→ **Exercise objective**
Wherever a line of the data contains "рулевых", copy that line.

→ **Material provided**

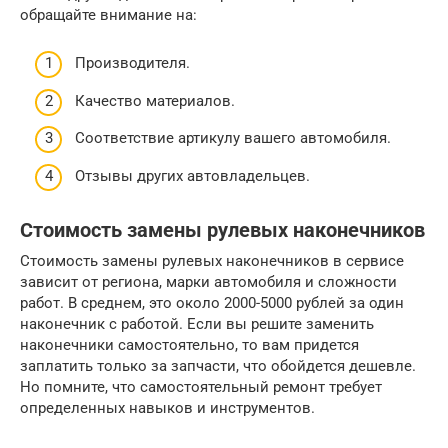
обращайте внимание на:
Производителя.
Качество материалов.
Соответствие артикулу вашего автомобиля.
Отзывы других автовладельцев.
Стоимость замены рулевых наконечников
Стоимость замены рулевых наконечников в сервисе
зависит от региона, марки автомобиля и сложности
работ. В среднем, это около 2000-5000 рублей за один
наконечник с работой. Если вы решите заменить
наконечники самостоятельно, то вам придется
заплатить только за запчасти, что обойдется дешевле.
Но помните, что самостоятельный ремонт требует
определенных навыков и инструментов.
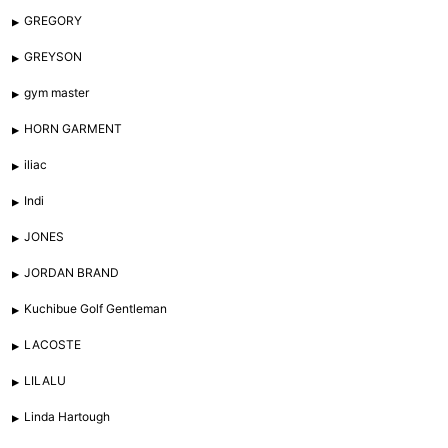
GREGORY
GREYSON
gym master
HORN GARMENT
iliac
Indi
JONES
JORDAN BRAND
Kuchibue Golf Gentleman
LACOSTE
LILALU
Linda Hartough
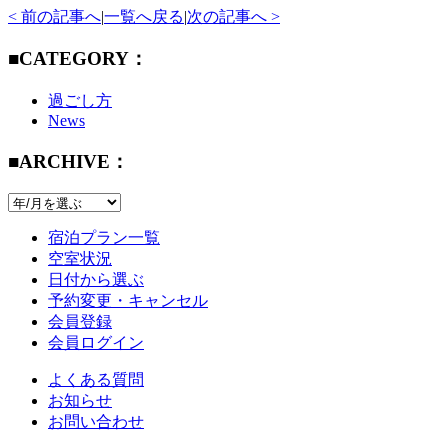
< 前の記事へ
|
一覧へ戻る
|
次の記事へ >
■CATEGORY：
過ごし方
News
■ARCHIVE：
宿泊プラン一覧
空室状況
日付から選ぶ
予約変更・キャンセル
会員登録
会員ログイン
よくある質問
お知らせ
お問い合わせ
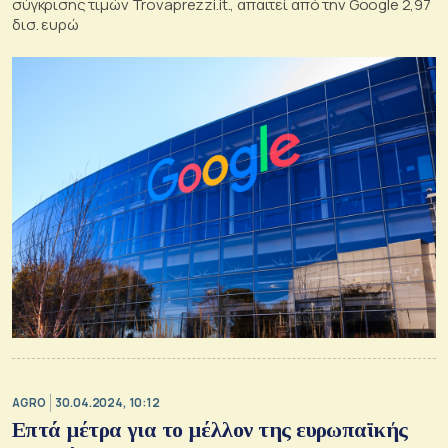
σύγκρισης τιμών Trovaprezzi.it., απαιτεί από την Google 2,97
δισ. ευρώ
AGRO
30.04.2024, 10:12
Επτά μέτρα για το μέλλον της ευρωπαϊκής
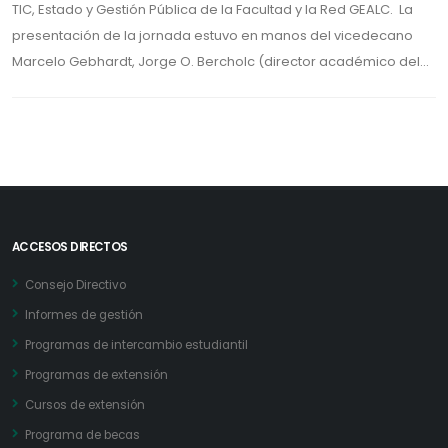
TIC, Estado y Gestión Pública de la Facultad y la Red GEALC. La
presentación de la jornada estuvo en manos del vicedecano
Marcelo Gebhardt, Jorge O. Bercholc (director académico del...
ACCESOS DIRECTOS
Consejo Directivo
Informes de gestión
Programas de intercambio estudiantil
Programas de extensión
Cursos de extensión
Programa de becas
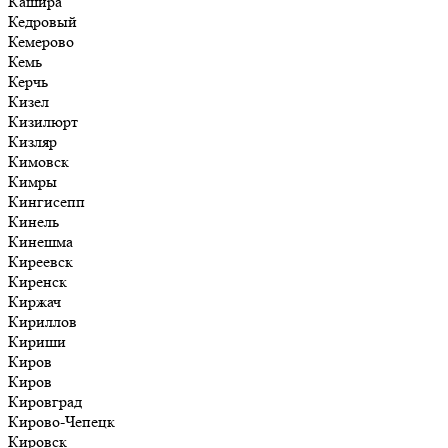
Кашира
Кедровый
Кемерово
Кемь
Керчь
Кизел
Кизилюрт
Кизляр
Кимовск
Кимры
Кингисепп
Кинель
Кинешма
Киреевск
Киренск
Киржач
Кириллов
Кириши
Киров
Киров
Кировград
Кирово-Чепецк
Кировск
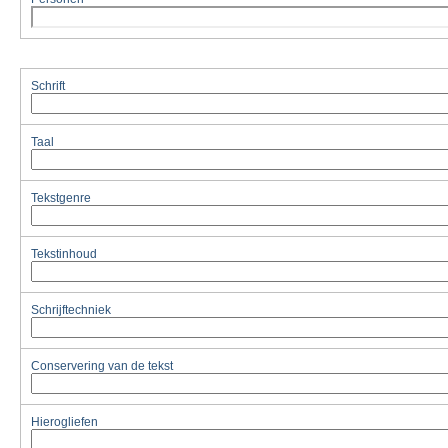
Schrift
Taal
Tekstgenre
Tekstinhoud
Schrijftechniek
Conservering van de tekst
Hierogliefen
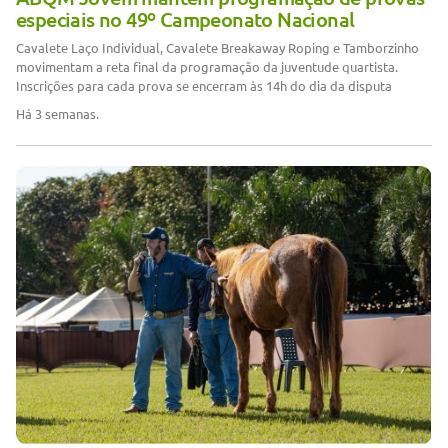
especiais no 49º Campeonato Nacional
Cavalete Laço Individual, Cavalete Breakaway Roping e Tamborzinho
movimentam a reta final da programação da juventude quartista.
Inscrições para cada prova se encerram às 14h do dia da disputa
Há 3 semanas.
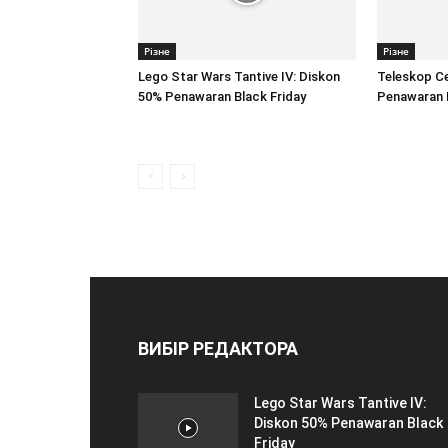
Різне
Різне
Lego Star Wars Tantive IV: Diskon
Teleskop C
50% Penawaran Black Friday
Penawaran B
ВИБІР РЕДАКТОРА
Lego Star Wars Tantive IV:
Diskon 50% Penawaran Black
Friday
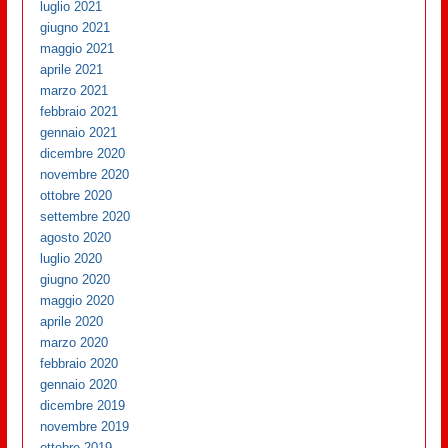
luglio 2021
giugno 2021
maggio 2021
aprile 2021
marzo 2021
febbraio 2021
gennaio 2021
dicembre 2020
novembre 2020
ottobre 2020
settembre 2020
agosto 2020
luglio 2020
giugno 2020
maggio 2020
aprile 2020
marzo 2020
febbraio 2020
gennaio 2020
dicembre 2019
novembre 2019
ottobre 2019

→ **Task result**
Стоимость замены рулевых наконечников
Стоимость замены рулевых наконечников в сервисе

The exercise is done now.